EXERCISE INSTRUCTIONS
Scan the material below for "decrease", then return each line that contains it.

╭──

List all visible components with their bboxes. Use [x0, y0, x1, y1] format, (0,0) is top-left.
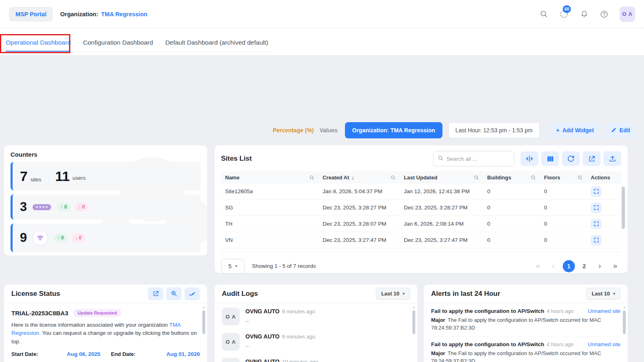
cell-floors: 0 — [540, 216, 587, 232]
down-arrow-icon: ↓ — [75, 235, 78, 241]
alert-time: 4 hours ago — [547, 342, 574, 347]
alert-site-link[interactable]: Unnamed site — [588, 341, 620, 347]
tab-default-dashboard[interactable]: Default Dashboard (archived default) — [165, 33, 268, 52]
records-summary: Showing 1 - 5 of 7 records — [252, 263, 316, 269]
table-row: VN Dec 23, 2025, 3:27:47 PM Dec 23, 2025… — [221, 232, 621, 248]
table-row: SG Dec 23, 2025, 3:28:27 PM Dec 23, 2025… — [221, 200, 621, 216]
table-row: TH Dec 23, 2025, 3:28:07 PM Jan 6, 2026,… — [221, 216, 621, 232]
column-header-actions: Actions — [587, 171, 621, 183]
prev-page-icon[interactable]: ‹ — [547, 260, 559, 272]
toggle-values[interactable]: Values — [319, 127, 337, 134]
edit-button[interactable]: Edit — [605, 123, 636, 138]
sort-desc-icon[interactable]: ↓ — [351, 175, 354, 181]
license-preview-icon[interactable] — [166, 287, 182, 300]
page-size-select[interactable]: 5 ▾ — [221, 259, 245, 274]
page-button-1[interactable]: 1 — [563, 260, 575, 272]
counter-card-sites-users[interactable]: 7 sites 11 users — [11, 162, 201, 190]
column-search-icon[interactable] — [577, 175, 583, 180]
column-header-buildings[interactable]: Buildings — [483, 171, 540, 183]
columns-icon[interactable] — [541, 151, 559, 166]
sites-list-widget: Sites List — [215, 145, 628, 273]
upload-icon[interactable] — [603, 151, 621, 166]
sites-search-box — [433, 151, 514, 166]
msp-portal-button[interactable]: MSP Portal — [9, 7, 53, 22]
add-widget-button[interactable]: + Add Widget — [551, 123, 600, 138]
counter-card-aps[interactable]: 9 ↑ 0 ↓ 0 — [11, 224, 201, 252]
column-search-icon[interactable] — [474, 175, 479, 180]
scroll-up-icon[interactable]: ▲ — [622, 306, 627, 308]
expand-row-icon[interactable] — [591, 235, 601, 246]
column-resize-icon[interactable] — [520, 151, 538, 166]
counter-card-switches[interactable]: 3 ↑ 0 ↓ 0 — [11, 194, 201, 220]
column-search-icon[interactable] — [390, 175, 396, 180]
expand-row-icon[interactable] — [591, 219, 601, 229]
license-scrollbar: ▲ ▼ — [202, 306, 206, 362]
column-search-icon[interactable] — [309, 175, 314, 180]
expand-row-icon[interactable] — [591, 203, 601, 213]
next-page-icon[interactable]: › — [594, 260, 606, 272]
column-search-icon[interactable] — [531, 175, 536, 180]
column-header-floors[interactable]: Floors — [540, 171, 587, 183]
audit-entry: O A OVNG AUTO9 minutes ago -- — [222, 329, 410, 354]
cell-name: TH — [221, 216, 319, 232]
filter-label: Last 10 — [592, 291, 610, 297]
time-range-button[interactable]: Last Hour: 12:53 pm - 1:53 pm — [448, 122, 540, 138]
organization-name-link[interactable]: TMA Regression — [101, 11, 147, 17]
first-page-icon[interactable]: « — [532, 260, 544, 272]
alerts-filter-dropdown[interactable]: Last 10 ▾ — [586, 288, 620, 300]
edit-label: Edit — [620, 127, 630, 134]
down-trend-badge: ↓ 0 — [75, 203, 89, 211]
tasks-spinner-icon[interactable]: 60 — [559, 9, 569, 19]
table-header-row: Name Created At ↓ Last Updated Buildings — [221, 171, 621, 183]
scrollbar-thumb[interactable] — [622, 187, 625, 229]
filter-label: Last 10 — [381, 291, 399, 297]
cell-floors: 0 — [540, 200, 587, 215]
scrollbar-thumb[interactable] — [202, 310, 205, 334]
audit-time: 10 minutes ago — [282, 359, 318, 362]
cell-buildings: 0 — [483, 200, 540, 215]
tab-configuration-dashboard[interactable]: Configuration Dashboard — [83, 33, 153, 52]
alert-title: Fail to apply the configuration to AP/Sw… — [431, 341, 544, 347]
user-avatar[interactable]: O A — [620, 6, 635, 22]
search-icon[interactable] — [540, 10, 548, 18]
alert-site-link[interactable]: Unnamed site — [588, 308, 620, 314]
page-button-2[interactable]: 2 — [578, 260, 590, 272]
export-icon[interactable] — [583, 151, 601, 166]
toggle-percentage[interactable]: Percentage (%) — [273, 127, 314, 134]
sites-unit: sites — [30, 177, 41, 183]
license-export-icon[interactable] — [148, 287, 163, 300]
last-page-icon[interactable]: » — [609, 260, 621, 272]
column-header-last-updated[interactable]: Last Updated — [400, 171, 483, 183]
top-bar: MSP Portal Organization: TMA Regression … — [0, 0, 644, 28]
organization-label: Organization: — [60, 11, 98, 17]
column-label: Buildings — [487, 175, 511, 181]
column-header-created-at[interactable]: Created At ↓ — [319, 171, 400, 183]
license-approve-icon[interactable] — [184, 287, 200, 300]
help-icon[interactable] — [600, 10, 609, 19]
organization-filter-button[interactable]: Organization: TMA Regression — [345, 122, 442, 138]
audit-scrollbar: ▲ ▼ — [412, 306, 416, 362]
down-trend-badge: ↓ 0 — [72, 233, 85, 242]
audit-detail: -- — [245, 318, 315, 324]
expand-row-icon[interactable] — [591, 186, 601, 197]
license-description-text: Here is the license information associat… — [11, 322, 169, 328]
alert-item: Fail to apply the configuration to AP/Sw… — [431, 336, 620, 362]
users-unit: users — [73, 175, 86, 184]
scroll-up-icon[interactable]: ▲ — [412, 306, 416, 308]
column-header-name[interactable]: Name — [221, 171, 319, 183]
audit-entry: O A OVNG AUTO10 minutes ago -- — [222, 354, 410, 362]
scroll-up-icon[interactable]: ▲ — [202, 306, 206, 308]
tab-operational-dashboard[interactable]: Operational Dashboard — [6, 33, 71, 52]
alerts-scrollbar: ▲ ▼ — [622, 306, 627, 362]
sites-search-input[interactable] — [447, 156, 510, 162]
scrollbar-thumb[interactable] — [412, 310, 415, 334]
audit-filter-dropdown[interactable]: Last 10 ▾ — [376, 288, 410, 300]
end-date-value: Aug 01, 2026 — [166, 351, 200, 357]
start-date-label: Start Date: — [11, 351, 38, 357]
scrollbar-thumb[interactable] — [623, 310, 626, 334]
down-count: 0 — [82, 204, 85, 210]
chevron-down-icon: ▾ — [613, 291, 615, 296]
bell-icon[interactable] — [580, 10, 589, 19]
audit-user: OVNG AUTO — [245, 358, 280, 362]
refresh-icon[interactable] — [562, 151, 580, 166]
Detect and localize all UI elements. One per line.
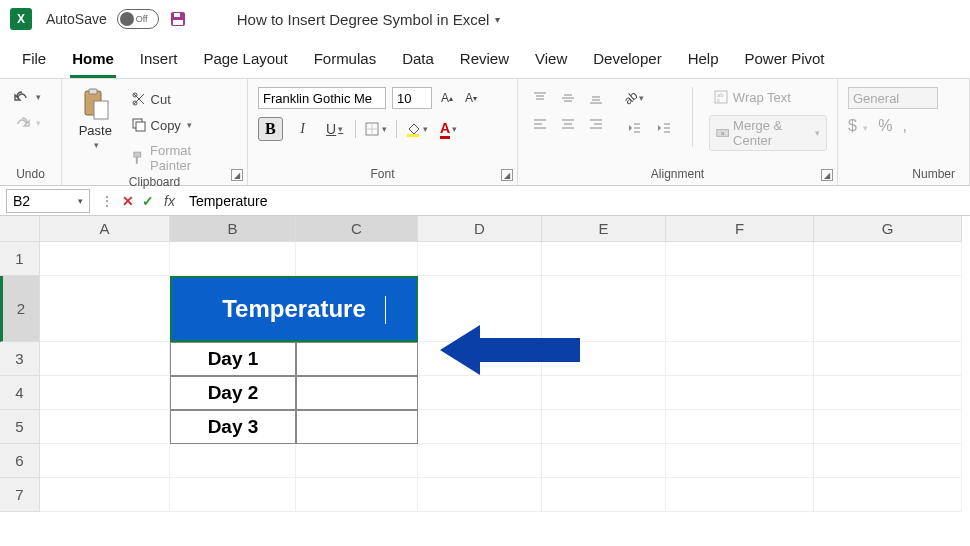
number-format-select[interactable]: General bbox=[848, 87, 938, 109]
cell-d5[interactable] bbox=[418, 410, 542, 444]
increase-indent-button[interactable] bbox=[652, 117, 676, 139]
row-header-7[interactable]: 7 bbox=[0, 478, 40, 512]
cell-f6[interactable] bbox=[666, 444, 814, 478]
cell-f7[interactable] bbox=[666, 478, 814, 512]
row-header-3[interactable]: 3 bbox=[0, 342, 40, 376]
cell-d4[interactable] bbox=[418, 376, 542, 410]
name-box[interactable]: B2 ▾ bbox=[6, 189, 90, 213]
cell-b3[interactable]: Day 1 bbox=[170, 342, 296, 376]
fill-color-button[interactable]: ▾ bbox=[405, 118, 429, 140]
cell-g2[interactable] bbox=[814, 276, 962, 342]
align-left-button[interactable] bbox=[528, 113, 552, 135]
font-dialog-launcher[interactable]: ◢ bbox=[501, 169, 513, 181]
align-bottom-button[interactable] bbox=[584, 87, 608, 109]
cell-b4[interactable]: Day 2 bbox=[170, 376, 296, 410]
tab-formulas[interactable]: Formulas bbox=[312, 46, 379, 78]
font-size-input[interactable] bbox=[392, 87, 432, 109]
alignment-dialog-launcher[interactable]: ◢ bbox=[821, 169, 833, 181]
tab-page-layout[interactable]: Page Layout bbox=[201, 46, 289, 78]
row-header-5[interactable]: 5 bbox=[0, 410, 40, 444]
cell-f4[interactable] bbox=[666, 376, 814, 410]
borders-button[interactable]: ▾ bbox=[364, 118, 388, 140]
italic-button[interactable]: I bbox=[291, 118, 315, 140]
increase-font-button[interactable]: A▴ bbox=[438, 89, 456, 107]
tab-home[interactable]: Home bbox=[70, 46, 116, 78]
cell-a5[interactable] bbox=[40, 410, 170, 444]
font-color-button[interactable]: A▾ bbox=[437, 118, 461, 140]
row-header-1[interactable]: 1 bbox=[0, 242, 40, 276]
cell-g3[interactable] bbox=[814, 342, 962, 376]
cell-a1[interactable] bbox=[40, 242, 170, 276]
cell-e7[interactable] bbox=[542, 478, 666, 512]
cell-c1[interactable] bbox=[296, 242, 418, 276]
align-center-button[interactable] bbox=[556, 113, 580, 135]
underline-button[interactable]: U▾ bbox=[323, 118, 347, 140]
tab-insert[interactable]: Insert bbox=[138, 46, 180, 78]
col-header-g[interactable]: G bbox=[814, 216, 962, 242]
cut-button[interactable]: Cut bbox=[127, 89, 237, 109]
cell-e6[interactable] bbox=[542, 444, 666, 478]
col-header-c[interactable]: C bbox=[296, 216, 418, 242]
document-title[interactable]: How to Insert Degree Symbol in Excel ▾ bbox=[237, 11, 501, 28]
cell-b6[interactable] bbox=[170, 444, 296, 478]
cell-a4[interactable] bbox=[40, 376, 170, 410]
cell-e4[interactable] bbox=[542, 376, 666, 410]
cell-c3[interactable] bbox=[296, 342, 418, 376]
row-header-6[interactable]: 6 bbox=[0, 444, 40, 478]
comma-button[interactable]: , bbox=[903, 117, 907, 135]
merge-center-button[interactable]: a Merge & Center ▾ bbox=[709, 115, 827, 151]
row-header-4[interactable]: 4 bbox=[0, 376, 40, 410]
tab-data[interactable]: Data bbox=[400, 46, 436, 78]
cell-c5[interactable] bbox=[296, 410, 418, 444]
row-header-2[interactable]: 2 bbox=[0, 276, 40, 342]
align-middle-button[interactable] bbox=[556, 87, 580, 109]
redo-button[interactable]: ▾ bbox=[10, 113, 45, 133]
cell-b5[interactable]: Day 3 bbox=[170, 410, 296, 444]
col-header-a[interactable]: A bbox=[40, 216, 170, 242]
col-header-d[interactable]: D bbox=[418, 216, 542, 242]
cell-b1[interactable] bbox=[170, 242, 296, 276]
col-header-f[interactable]: F bbox=[666, 216, 814, 242]
cell-c6[interactable] bbox=[296, 444, 418, 478]
align-right-button[interactable] bbox=[584, 113, 608, 135]
tab-help[interactable]: Help bbox=[686, 46, 721, 78]
copy-button[interactable]: Copy ▾ bbox=[127, 115, 237, 135]
clipboard-dialog-launcher[interactable]: ◢ bbox=[231, 169, 243, 181]
cell-a7[interactable] bbox=[40, 478, 170, 512]
cell-f3[interactable] bbox=[666, 342, 814, 376]
cell-g7[interactable] bbox=[814, 478, 962, 512]
cell-g4[interactable] bbox=[814, 376, 962, 410]
cancel-button[interactable]: ✕ bbox=[122, 193, 134, 209]
cell-g5[interactable] bbox=[814, 410, 962, 444]
cell-d7[interactable] bbox=[418, 478, 542, 512]
accounting-button[interactable]: $ ▾ bbox=[848, 117, 868, 135]
cell-a6[interactable] bbox=[40, 444, 170, 478]
tab-power-pivot[interactable]: Power Pivot bbox=[743, 46, 827, 78]
font-name-input[interactable] bbox=[258, 87, 386, 109]
cell-b2-merged[interactable]: Temperature bbox=[170, 276, 418, 342]
cell-f2[interactable] bbox=[666, 276, 814, 342]
cell-b7[interactable] bbox=[170, 478, 296, 512]
cell-e1[interactable] bbox=[542, 242, 666, 276]
align-top-button[interactable] bbox=[528, 87, 552, 109]
tab-file[interactable]: File bbox=[20, 46, 48, 78]
autosave-toggle[interactable]: Off bbox=[117, 9, 159, 29]
cell-a2[interactable] bbox=[40, 276, 170, 342]
cell-c4[interactable] bbox=[296, 376, 418, 410]
cell-a3[interactable] bbox=[40, 342, 170, 376]
enter-button[interactable]: ✓ bbox=[142, 193, 154, 209]
decrease-indent-button[interactable] bbox=[622, 117, 646, 139]
save-icon[interactable] bbox=[169, 10, 187, 28]
cell-g1[interactable] bbox=[814, 242, 962, 276]
paste-button[interactable]: Paste ▾ bbox=[72, 87, 119, 150]
cell-f5[interactable] bbox=[666, 410, 814, 444]
cell-e5[interactable] bbox=[542, 410, 666, 444]
format-painter-button[interactable]: Format Painter bbox=[127, 141, 237, 175]
cell-c7[interactable] bbox=[296, 478, 418, 512]
decrease-font-button[interactable]: A▾ bbox=[462, 89, 480, 107]
percent-button[interactable]: % bbox=[878, 117, 892, 135]
cell-d1[interactable] bbox=[418, 242, 542, 276]
select-all-corner[interactable] bbox=[0, 216, 40, 242]
tab-view[interactable]: View bbox=[533, 46, 569, 78]
fx-label[interactable]: fx bbox=[164, 193, 175, 209]
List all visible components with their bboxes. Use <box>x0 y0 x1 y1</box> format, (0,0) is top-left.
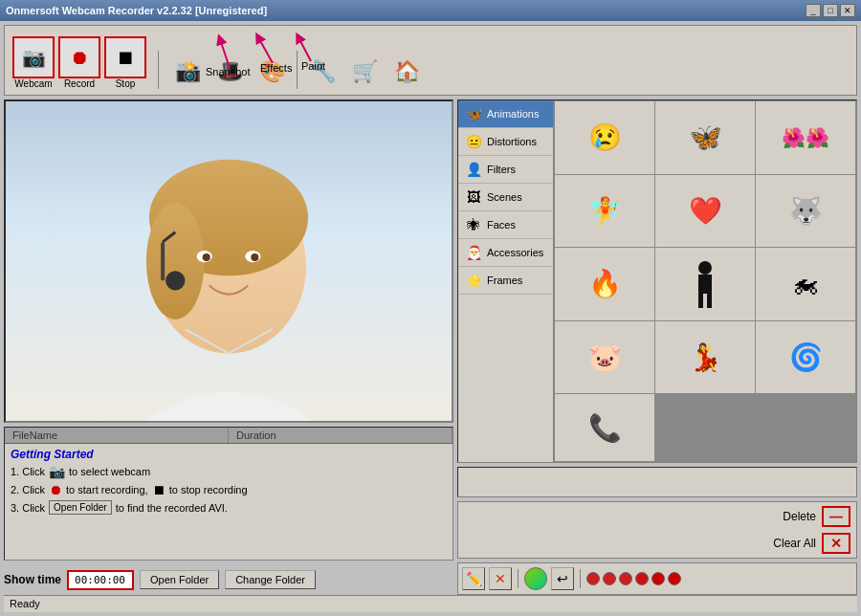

╰──

TASK ANSWER
decrease-indent-button[interactable] bbox=[622, 117, 646, 139]
decrease-font-button[interactable]: A▾ bbox=[462, 89, 480, 107]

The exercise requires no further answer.